Nothing gives Dr. Rashidian greater pleasure than to see each one of her clients happy and fulfilled with their partners. This journey became far more meaningful and empowering once she started partnership with Dr. Robert Jaffe, from 2004-present. Together, they developed several projects such as this radio show, to reach out to others globally. Their first book, entitled “Not Tonight Honey, I Have a Headache” is the result of the many years of joint efforts including the hard work of research and clinical practice.
Mitra says, "We believe, our new book provides a much deeper insight into couples’ challenges, who desire to experience the richness that true intimacy can bring."
Dr. Rashidian is a scientific author and writer, and the results of her research studies have been published in various scientific journals and books, plus, she has presented nationally and internationally on the same topics. She has been featured both as a host and as a guest speaker, on international television and radio programs.
Dr. Robert Jaffe is a licensed psychotherapist and certified hypnotherapist, who has been in full-time private practice since 1984. He works with adults and adolescents, and handles a wide variety of issues, specializing in the treatment of trauma, Post Traumatic Stress Disorder, addiction, codependency, and relationships. He was the chief consulting therapist for Cri-Help Inc., a residential and outpatient treatment center in North Hollywood and Los Angeles, which has handled all types of addictions from 1985 through 2008.
Dr. Jaffe holds a Ph.D. in Philosophy/Hypnotherapy from the American Institute of Hypnotherapy, in Anaheim California, a Master of Science degree in Counseling Psychology from the University of La Verne, California and has been a Licensed Marriage and Family Therapist since 1984.

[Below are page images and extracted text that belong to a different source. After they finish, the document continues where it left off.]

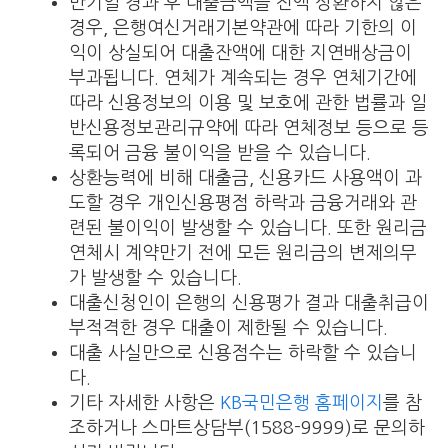
만기일 경과 후 대출금액을 전액 상환하지 않은
경우, 은행여신거래기본약관에 따라 기한의 이
익이 상실되어 대출잔액에 대한 지연배상금이
부과됩니다. 연체가 계속되는 경우 연체기간에
따라 신용정보의 이용 및 보호에 관한 법률과 일
반신용정보관리규약에 따라 연체정보 등으로 등
록되어 금융 불이익을 받을 수 있습니다.
상환능력에 비해 대출금, 신용카드 사용액이 과
도할 경우 개인신용평점 하락과 금융거래와 관
련된 불이익이 발생할 수 있습니다. 또한 원리금
연체시 계약만기 전에 모든 원리금의 변제의무
가 발생할 수 있습니다.
대출신청인이 은행의 신용평가 결과 대출취급이
부적격한 경우 대출이 제한될 수 있습니다.
대출 사실만으로 신용점수는 하락할 수 있습니
다.
기타 자세한 사항은
KB국민은행 홈페이지
를 참
조하거나 스마트상담부(1588-9999)로 문의하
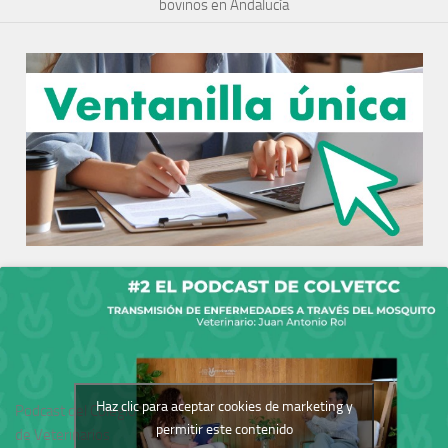
bovinos en Andalucía
Haz clic para aceptar cookies de marketing y
Podcast del Colegio
permitir este contenido
de Veterinarios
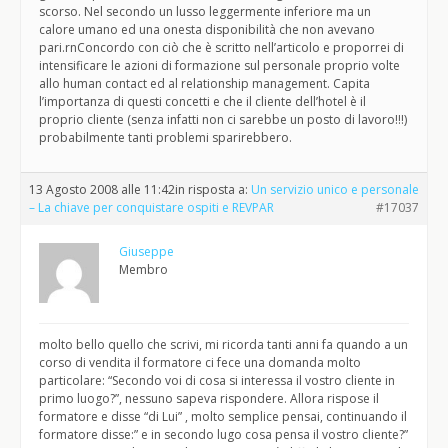
scorso. Nel secondo un lusso leggermente inferiore ma un
calore umano ed una onesta disponibilità che non avevano
pari.rnConcordo con ciò che è scritto nell’articolo e proporrei di
intensificare le azioni di formazione sul personale proprio volte
allo human contact ed al relationship management. Capita
l’importanza di questi concetti e che il cliente dell’hotel è il
proprio cliente (senza infatti non ci sarebbe un posto di lavoro!!!)
probabilmente tanti problemi sparirebbero.
13 Agosto 2008 alle 11:42
in risposta a:
Un servizio unico e personale
– La chiave per conquistare ospiti e REVPAR
#17037
Giuseppe
Membro
molto bello quello che scrivi, mi ricorda tanti anni fa quando a un
corso di vendita il formatore ci fece una domanda molto
particolare: “Secondo voi di cosa si interessa il vostro cliente in
primo luogo?”, nessuno sapeva rispondere. Allora rispose il
formatore e disse “di Lui” , molto semplice pensai, continuando il
formatore disse:” e in secondo lugo cosa pensa il vostro cliente?”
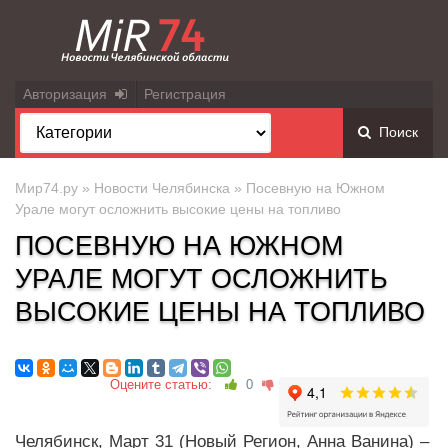
Авторизация
Регистрация
Поиск
Мир74.ру
»
Новости Челябинска
» Посевную на Южном
Урале могут осложнить высокие цены на топливо
ПОСЕВНУЮ НА ЮЖНОМ
УРАЛЕ МОГУТ ОСЛОЖНИТЬ
ВЫСОКИЕ ЦЕНЫ НА ТОПЛИВО
Оцените статью:
0
Челябинск, Март 31 (Новый Регион, Анна Ванина) –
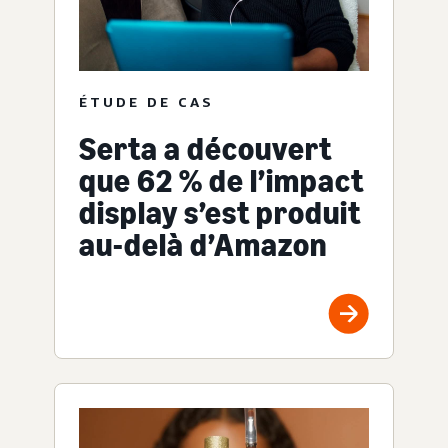
ÉTUDE DE CAS
Serta a découvert
que 62 % de l’impact
display s’est produit
au-delà d’Amazon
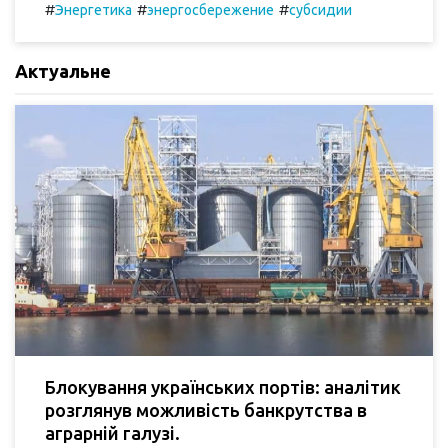
#
#
#
Энергетика
энергосбережение
субсидии
Актуальне
Блокування українських портів: аналітик
розглянув можливість банкрутства в
аграрній галузі.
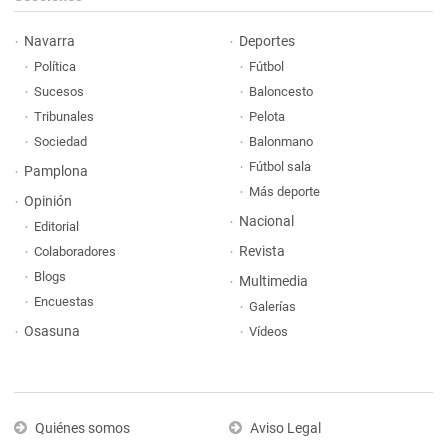
Navarra
Deportes
Política
Fútbol
Sucesos
Baloncesto
Tribunales
Pelota
Sociedad
Balonmano
Fútbol sala
Pamplona
Más deporte
Opinión
Nacional
Editorial
Revista
Colaboradores
Blogs
Multimedia
Encuestas
Galerías
Osasuna
Vídeos
Quiénes somos
Aviso Legal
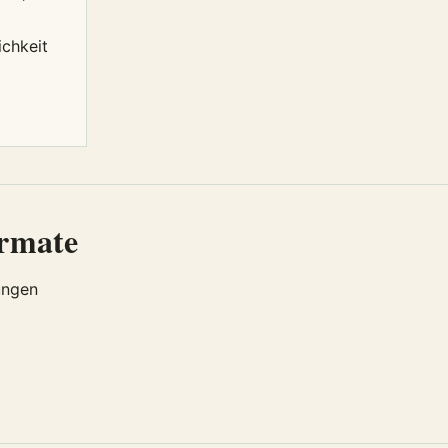
ichkeit
ormate
ungen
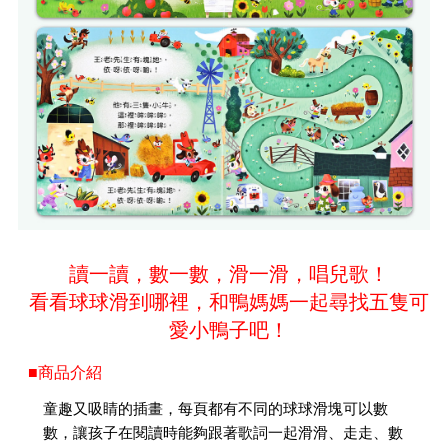
讀一讀，數一數，滑一滑，唱兒歌！
看看球球滑到哪裡，和鴨媽媽一起尋找五隻可
愛小鴨子吧！
■商品介紹
童趣又吸睛的插畫，每頁都有不同的球球滑塊可以數
數，讓孩子在閱讀時能夠跟著歌詞一起滑滑、走走、數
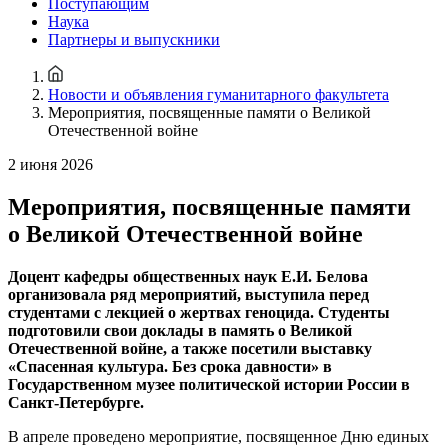
Поступающим
Наука
Партнеры и выпускники
Новости и объявления гуманитарного факультета
Мероприятия, посвященные памяти о Великой
Отечественной войне
2 июня 2026
Мероприятия, посвященные памяти
о Великой Отечественной войне
Доцент кафедры общественных наук Е.И. Белова
организовала ряд мероприятий, выступила перед
студентами с лекцией о жертвах геноцида. Студенты
подготовили свои доклады в память о Великой
Отечественной войне, а также посетили выставку
«Спасенная культура. Без срока давности» в
Государственном музее политической истории России в
Санкт-Петербурге.
В апреле проведено мероприятие, посвященное Дню единых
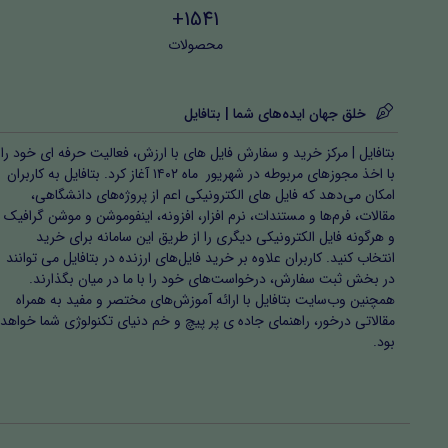
1541+
محصولات
خلق جهان ایده‌های شما | بتافایل
بتافایل | مرکز خرید و سفارش فایل های با ارزش، فعالیت حرفه ای خود را
با اخذ مجوزهای مربوطه در شهریور ماه ۱۴۰۲ آغاز کرد. بتافایل به کاربران
امکان می‌دهد که فایل های الکترونیکی اعم از پروژه‌های دانشگاهی،
مقالات، فرم‌ها و مستندات، نرم افزار، افزونه، اینفوموشن و موشن گرافیک
و هرگونه فایل الکترونیکی دیگری را از طریق این سامانه برای خرید
انتخاب کنید. کاربران علاوه بر خرید فایل‌های ارزنده در بتافایل می توانند
در بخش ثبت سفارش، درخواست‌های خود را با ما در میان بگذارند.
همچنین وب‌سایت بتافایل با ارائه آموزش‌های مختصر و مفید به همراه
مقالاتی درخور، راهنمای جاده ی پر پیچ و خم دنیای تکنولوژی شما خواهد
بود.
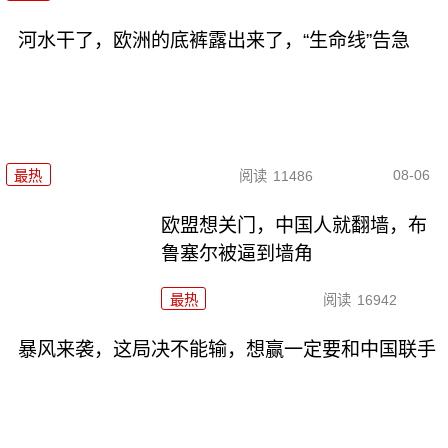
河水干了，欧洲的底裤露出来了，“生命线”告急
08-06
最热
阅读
11486
欧盟想关门，中国人就翻墙，布
鲁塞尔被逼到墙角
最热
阅读
16942
暴风来袭，这局决不能输，想赢一定要和中国联手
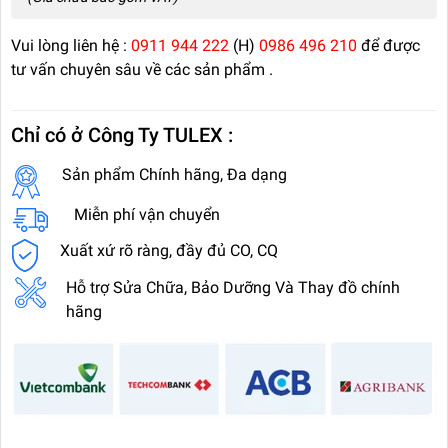
Vui lòng liên hệ :
0911 944 222
(H)
0986 496 210
để được
tư vấn chuyên sâu về các sản phẩm .
Chỉ có ở Công Ty TULEX :
Sản phẩm Chính hãng, Đa dạng
Miễn phí vận chuyển
Xuất xứ rõ ràng, đầy đủ CO, CQ
Hỗ trợ Sửa Chữa, Bảo Dưỡng Và Thay đồ chính
hãng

Robert was born to a middle-class Jewish family with one younger sibling. His father owned a small business, and his mother was a stay-at-home mom. It appeared that all was normal, but the family secret was that his mother had bouts of depression alternating with fits of rage. At an early age, his younger sibling began using drugs, which eventually turned into a heroin addiction. Robert also was affected, and at an early age, began using sex and marijuana to cope with the insecurity and drama at home.
Robert started to become curious about the family undercurrents, which led him as an adult, to seek out his own psychotherapy. Eventually, he began to realize how trauma and addiction were first cousins, and decided at age thirty, to go back to school to become a psychotherapist. Now, thirty-seven years later, he devotes his professional life to helping others with trauma and addictions, as well as their detrimental impact on relationships.
Now, with over forty years of experience in the field, Dr. Jaffe assists people in overcoming their compulsive thoughts, feelings, and behaviors, in order to allow them to return to their loving authentic true selves, which he believes is every person’s birthright.